Scaling pandas to any size with PySpark
2023-08-17 , Aula

This talk discusses using the pandas API on Apache Spark to handle big data, and the introduction of Pandas Function APIs. Presented by an Apache Spark committer and a product manager, it offers technical and managerial insights.


Undoubtedly, pandas plays a crucial role in data wrangling and analysis tasks. However, its limitation lies in handling big data processing. This creates a dilemma for data practitioners: should they sacrifice information by downsampling the data, or should they explore distributed processing frameworks to handle larger workloads? One popular option is Apache Spark, a mainstream distributed processing tool. Yet, using Spark means learning a new language, PySpark, which can be a challenge.

Thankfully, there is a silver lining.

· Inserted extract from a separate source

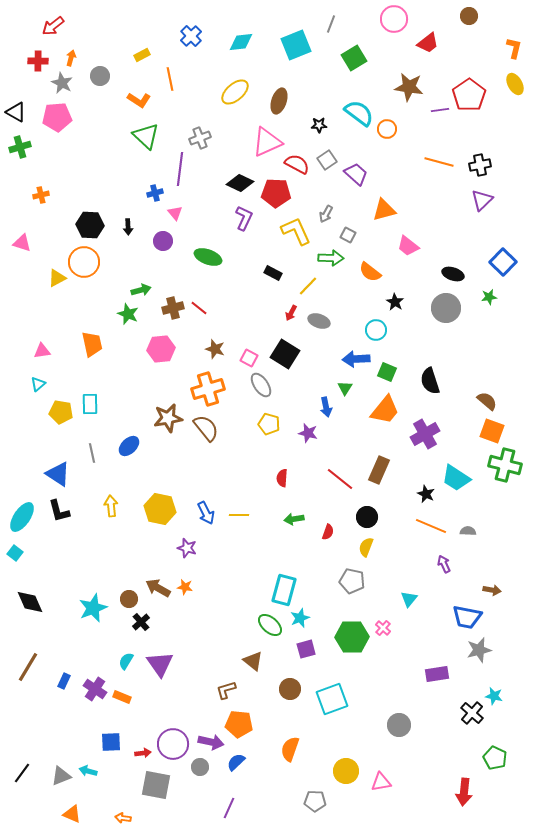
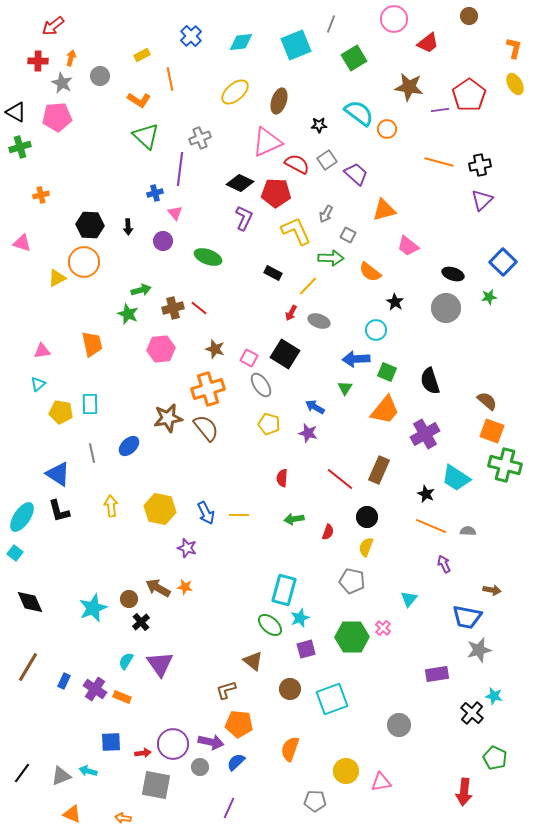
blue arrow at (326, 407): moved 11 px left; rotated 132 degrees clockwise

The pandas API on Spark offers equivalent functionalities to pandas in PySpark. This allows pandas users to seamlessly transition from single-node to distributed environments by merely replacing the pandas package with pyspark.pandas.

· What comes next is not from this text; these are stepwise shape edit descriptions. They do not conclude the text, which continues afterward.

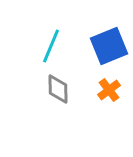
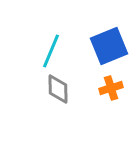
cyan line: moved 5 px down
orange cross: moved 2 px right, 2 px up; rotated 20 degrees clockwise
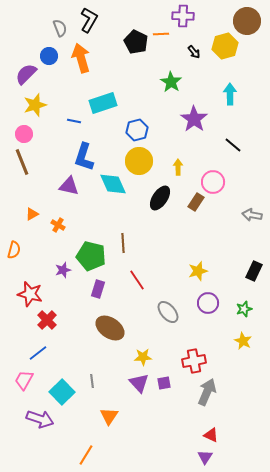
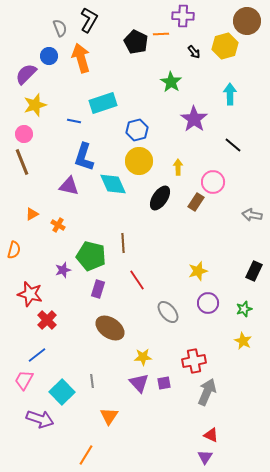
blue line at (38, 353): moved 1 px left, 2 px down
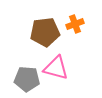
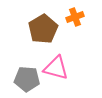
orange cross: moved 7 px up
brown pentagon: moved 2 px left, 3 px up; rotated 24 degrees counterclockwise
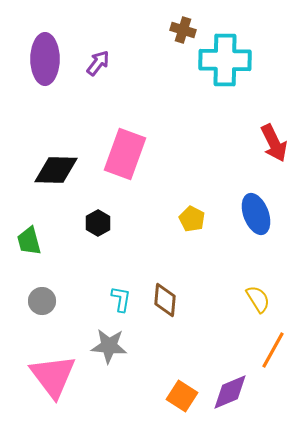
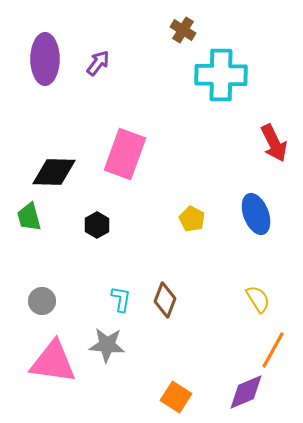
brown cross: rotated 15 degrees clockwise
cyan cross: moved 4 px left, 15 px down
black diamond: moved 2 px left, 2 px down
black hexagon: moved 1 px left, 2 px down
green trapezoid: moved 24 px up
brown diamond: rotated 16 degrees clockwise
gray star: moved 2 px left, 1 px up
pink triangle: moved 14 px up; rotated 45 degrees counterclockwise
purple diamond: moved 16 px right
orange square: moved 6 px left, 1 px down
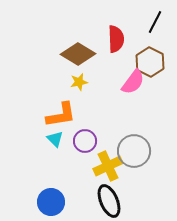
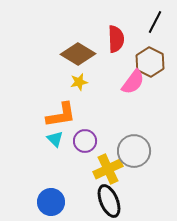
yellow cross: moved 3 px down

Conversely, existing PySpark users may need to create custom user-defined functions (UDFs) that are not available in the PySpark API. With the introduction of Pandas Function APIs in Spark 3.0+, users can now apply arbitrary Python native functions with type hints, using pandas instances as input and output, on a PySpark dataframe. This empowers data scientists to train ML models based on each data group with just a single line of code.

And, you don't even need to write PySpark code now! English is the new programming language and we will introduce the English SDK for PySpark. The English SDK understands Spark tables and DataFrames, handles the complexity for you behind the scenes, and returns a DataFrame directly based on your English questions and directions.

In a joint presentation by a top open-source Apache Spark committer and a product manager, this talk has both the software engineer and product manager perspectives. Prior working knowledge of pandas, basic Spark, and machine learning will be helpful for the audience.


Category [Community, Education, and Outreach]

Science and Engineering Portals

Category [Machine and Deep Learning]

Other

Expected audience expertise: Domain

some

Category [Scientific Applications]

Other

Category [Data Science and Visualization]

Data Analysis and Data Engineering

Expected audience expertise: Python

some

Abstract as a tweet

Scaling data workloads using the best of both worlds: pandas and Spark

Category [High Performance Computing]

Parallel Computing

Hyukjin is a Databricks software engineer as the tech-lead in OSS PySpark team, Apache Spark PMC member and committer, working on many different areas in Apache Spark such as PySpark, Spark SQL, SparkR, infrastructure, etc. He is the top contributor in Apache Spark, and leads efforts such as Project Zen, Pandas API on Spark, and Python Spark Connect.

Allan is a product manager at Databricks mainly working on PySpark.
He is passionate about helping people make sense of data and has focused on that his whole career.